The California Department of Social Services (CDSS) has clarification regarding mandatory inclusion rules for determining the CalWORKs Assistance Unit (AU). Mandatory inclusion means that a parent, sibling or half-sibling be included in the filing unit, that is the group of people that must be included in the CalWORKs application. Optional persons must also be included in the statement of facts when aid is requested for them and they are living in the home of the applicant child.
Mandatory inclusion also means that an eligible parent, sibling or half-sibling must be included in the AU with applicant or eligible child. A CalWORKs eligible child must be both deprived and needy, meaning the child meets both linking and non-linking eligibility factors. Linking factors are single conditions that link an applicant to eligibility. The linking factors for CalWORKs are blindness and deprivation of parental care or support. Non-linking eligibility factors establish whether an individual is entitled to assistance. The non-linking factors for CalWORKs are age, property, residence, financial status and institutional status.
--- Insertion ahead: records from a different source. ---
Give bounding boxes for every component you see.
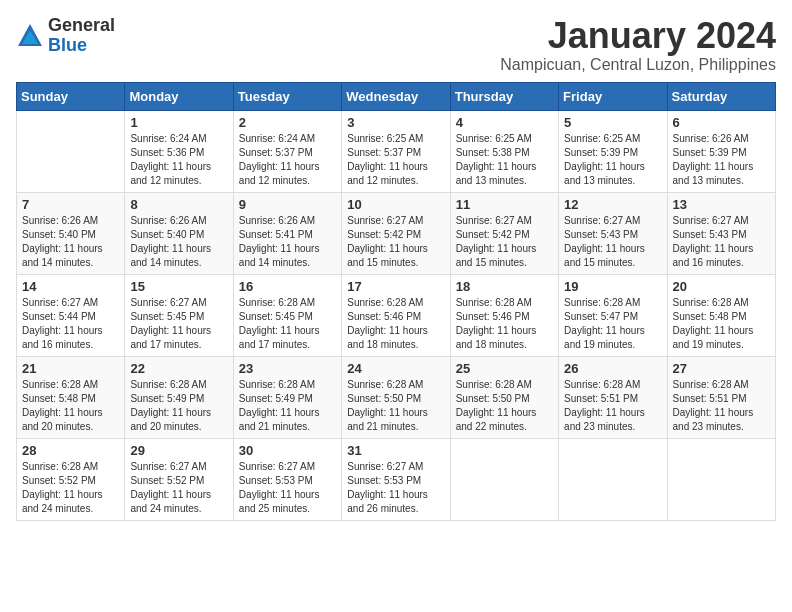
page-header: General Blue January 2024 Nampicuan, Cen… bbox=[16, 16, 776, 74]
day-info: Sunrise: 6:27 AM Sunset: 5:53 PM Dayligh… bbox=[239, 460, 336, 516]
day-info: Sunrise: 6:26 AM Sunset: 5:40 PM Dayligh… bbox=[22, 214, 119, 270]
calendar-cell: 5Sunrise: 6:25 AM Sunset: 5:39 PM Daylig… bbox=[559, 110, 667, 192]
day-info: Sunrise: 6:28 AM Sunset: 5:51 PM Dayligh… bbox=[564, 378, 661, 434]
calendar-cell: 2Sunrise: 6:24 AM Sunset: 5:37 PM Daylig… bbox=[233, 110, 341, 192]
day-number: 30 bbox=[239, 443, 336, 458]
day-number: 10 bbox=[347, 197, 444, 212]
day-info: Sunrise: 6:26 AM Sunset: 5:41 PM Dayligh… bbox=[239, 214, 336, 270]
calendar-cell: 7Sunrise: 6:26 AM Sunset: 5:40 PM Daylig… bbox=[17, 192, 125, 274]
day-number: 6 bbox=[673, 115, 770, 130]
calendar-week-row: 28Sunrise: 6:28 AM Sunset: 5:52 PM Dayli… bbox=[17, 438, 776, 520]
calendar-cell bbox=[667, 438, 775, 520]
calendar-cell: 18Sunrise: 6:28 AM Sunset: 5:46 PM Dayli… bbox=[450, 274, 558, 356]
day-of-week-header: Saturday bbox=[667, 82, 775, 110]
calendar-cell bbox=[17, 110, 125, 192]
day-info: Sunrise: 6:25 AM Sunset: 5:39 PM Dayligh… bbox=[564, 132, 661, 188]
day-info: Sunrise: 6:27 AM Sunset: 5:43 PM Dayligh… bbox=[673, 214, 770, 270]
calendar-cell: 27Sunrise: 6:28 AM Sunset: 5:51 PM Dayli… bbox=[667, 356, 775, 438]
day-number: 8 bbox=[130, 197, 227, 212]
day-info: Sunrise: 6:28 AM Sunset: 5:52 PM Dayligh… bbox=[22, 460, 119, 516]
calendar-cell: 17Sunrise: 6:28 AM Sunset: 5:46 PM Dayli… bbox=[342, 274, 450, 356]
calendar-cell: 26Sunrise: 6:28 AM Sunset: 5:51 PM Dayli… bbox=[559, 356, 667, 438]
day-number: 26 bbox=[564, 361, 661, 376]
day-number: 4 bbox=[456, 115, 553, 130]
logo-icon bbox=[16, 22, 44, 50]
day-info: Sunrise: 6:27 AM Sunset: 5:42 PM Dayligh… bbox=[347, 214, 444, 270]
title-block: January 2024 Nampicuan, Central Luzon, P… bbox=[500, 16, 776, 74]
calendar-week-row: 21Sunrise: 6:28 AM Sunset: 5:48 PM Dayli… bbox=[17, 356, 776, 438]
location-title: Nampicuan, Central Luzon, Philippines bbox=[500, 56, 776, 74]
day-info: Sunrise: 6:28 AM Sunset: 5:50 PM Dayligh… bbox=[456, 378, 553, 434]
calendar-week-row: 1Sunrise: 6:24 AM Sunset: 5:36 PM Daylig… bbox=[17, 110, 776, 192]
day-info: Sunrise: 6:28 AM Sunset: 5:46 PM Dayligh… bbox=[347, 296, 444, 352]
day-of-week-header: Wednesday bbox=[342, 82, 450, 110]
calendar-cell: 6Sunrise: 6:26 AM Sunset: 5:39 PM Daylig… bbox=[667, 110, 775, 192]
calendar-header-row: SundayMondayTuesdayWednesdayThursdayFrid… bbox=[17, 82, 776, 110]
calendar-cell: 10Sunrise: 6:27 AM Sunset: 5:42 PM Dayli… bbox=[342, 192, 450, 274]
day-number: 5 bbox=[564, 115, 661, 130]
day-number: 31 bbox=[347, 443, 444, 458]
logo-text: General Blue bbox=[48, 16, 115, 56]
day-info: Sunrise: 6:28 AM Sunset: 5:48 PM Dayligh… bbox=[22, 378, 119, 434]
day-info: Sunrise: 6:28 AM Sunset: 5:49 PM Dayligh… bbox=[239, 378, 336, 434]
calendar-week-row: 7Sunrise: 6:26 AM Sunset: 5:40 PM Daylig… bbox=[17, 192, 776, 274]
calendar-cell: 28Sunrise: 6:28 AM Sunset: 5:52 PM Dayli… bbox=[17, 438, 125, 520]
day-info: Sunrise: 6:27 AM Sunset: 5:44 PM Dayligh… bbox=[22, 296, 119, 352]
calendar-cell: 19Sunrise: 6:28 AM Sunset: 5:47 PM Dayli… bbox=[559, 274, 667, 356]
day-number: 17 bbox=[347, 279, 444, 294]
day-number: 23 bbox=[239, 361, 336, 376]
day-number: 7 bbox=[22, 197, 119, 212]
calendar-table: SundayMondayTuesdayWednesdayThursdayFrid… bbox=[16, 82, 776, 521]
day-number: 2 bbox=[239, 115, 336, 130]
day-number: 11 bbox=[456, 197, 553, 212]
calendar-cell: 11Sunrise: 6:27 AM Sunset: 5:42 PM Dayli… bbox=[450, 192, 558, 274]
calendar-cell: 25Sunrise: 6:28 AM Sunset: 5:50 PM Dayli… bbox=[450, 356, 558, 438]
day-number: 1 bbox=[130, 115, 227, 130]
day-info: Sunrise: 6:25 AM Sunset: 5:38 PM Dayligh… bbox=[456, 132, 553, 188]
calendar-cell: 4Sunrise: 6:25 AM Sunset: 5:38 PM Daylig… bbox=[450, 110, 558, 192]
day-info: Sunrise: 6:28 AM Sunset: 5:51 PM Dayligh… bbox=[673, 378, 770, 434]
calendar-cell: 23Sunrise: 6:28 AM Sunset: 5:49 PM Dayli… bbox=[233, 356, 341, 438]
day-number: 28 bbox=[22, 443, 119, 458]
logo-blue: Blue bbox=[48, 36, 115, 56]
month-title: January 2024 bbox=[500, 16, 776, 56]
calendar-cell: 13Sunrise: 6:27 AM Sunset: 5:43 PM Dayli… bbox=[667, 192, 775, 274]
calendar-cell: 22Sunrise: 6:28 AM Sunset: 5:49 PM Dayli… bbox=[125, 356, 233, 438]
day-info: Sunrise: 6:27 AM Sunset: 5:43 PM Dayligh… bbox=[564, 214, 661, 270]
logo-general: General bbox=[48, 16, 115, 36]
day-of-week-header: Sunday bbox=[17, 82, 125, 110]
calendar-cell: 21Sunrise: 6:28 AM Sunset: 5:48 PM Dayli… bbox=[17, 356, 125, 438]
day-number: 16 bbox=[239, 279, 336, 294]
day-info: Sunrise: 6:24 AM Sunset: 5:36 PM Dayligh… bbox=[130, 132, 227, 188]
calendar-cell bbox=[559, 438, 667, 520]
calendar-cell: 29Sunrise: 6:27 AM Sunset: 5:52 PM Dayli… bbox=[125, 438, 233, 520]
day-of-week-header: Tuesday bbox=[233, 82, 341, 110]
day-info: Sunrise: 6:28 AM Sunset: 5:48 PM Dayligh… bbox=[673, 296, 770, 352]
day-info: Sunrise: 6:28 AM Sunset: 5:50 PM Dayligh… bbox=[347, 378, 444, 434]
day-info: Sunrise: 6:26 AM Sunset: 5:39 PM Dayligh… bbox=[673, 132, 770, 188]
day-of-week-header: Friday bbox=[559, 82, 667, 110]
day-info: Sunrise: 6:25 AM Sunset: 5:37 PM Dayligh… bbox=[347, 132, 444, 188]
calendar-cell: 12Sunrise: 6:27 AM Sunset: 5:43 PM Dayli… bbox=[559, 192, 667, 274]
day-of-week-header: Monday bbox=[125, 82, 233, 110]
calendar-cell: 24Sunrise: 6:28 AM Sunset: 5:50 PM Dayli… bbox=[342, 356, 450, 438]
day-number: 3 bbox=[347, 115, 444, 130]
day-info: Sunrise: 6:26 AM Sunset: 5:40 PM Dayligh… bbox=[130, 214, 227, 270]
day-number: 14 bbox=[22, 279, 119, 294]
calendar-cell: 16Sunrise: 6:28 AM Sunset: 5:45 PM Dayli… bbox=[233, 274, 341, 356]
calendar-cell: 1Sunrise: 6:24 AM Sunset: 5:36 PM Daylig… bbox=[125, 110, 233, 192]
day-number: 13 bbox=[673, 197, 770, 212]
day-number: 21 bbox=[22, 361, 119, 376]
day-number: 22 bbox=[130, 361, 227, 376]
day-of-week-header: Thursday bbox=[450, 82, 558, 110]
logo: General Blue bbox=[16, 16, 115, 56]
calendar-cell: 8Sunrise: 6:26 AM Sunset: 5:40 PM Daylig… bbox=[125, 192, 233, 274]
calendar-week-row: 14Sunrise: 6:27 AM Sunset: 5:44 PM Dayli… bbox=[17, 274, 776, 356]
calendar-cell: 15Sunrise: 6:27 AM Sunset: 5:45 PM Dayli… bbox=[125, 274, 233, 356]
day-number: 12 bbox=[564, 197, 661, 212]
day-number: 15 bbox=[130, 279, 227, 294]
day-info: Sunrise: 6:27 AM Sunset: 5:42 PM Dayligh… bbox=[456, 214, 553, 270]
calendar-cell: 14Sunrise: 6:27 AM Sunset: 5:44 PM Dayli… bbox=[17, 274, 125, 356]
day-info: Sunrise: 6:24 AM Sunset: 5:37 PM Dayligh… bbox=[239, 132, 336, 188]
day-number: 27 bbox=[673, 361, 770, 376]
In practice, this means that a sibling or half-sibling of the applicant or eligible child who is not eligible for CalWORKs because of their income is not mandatory included in the CalWORKs AU. CDSS provides several examples to illustrate this.
Circumstances may change over time and this may result in a different AU composition mid-period, at semi-annual reporting or at annual redetermination. When the AU reports income over the Income Reporting Threshold in any month except the last month of the payment period, the county must determine if the reported income is reasonably anticipated to continue. If it is, the CalWORKs grant is recalculated based on the AU’s new income and the grant is lowered or terminated accordingly. If the income reported is not reasonably anticipated to continue, the report will not affect ongoing benefits for the payment period.
When income over the Income Reporting Threshold is reported in the last month of the payment period and is reasonably anticipated to continue, the county uses that information to determine eligibility and grant amount for the next payment period. If the new income will make the AU ineligible, the county must determine if eligibility exists for any members of the current AU and if so change the AU composition accordingly. (ACIN I-03-20, January 16, 2020.)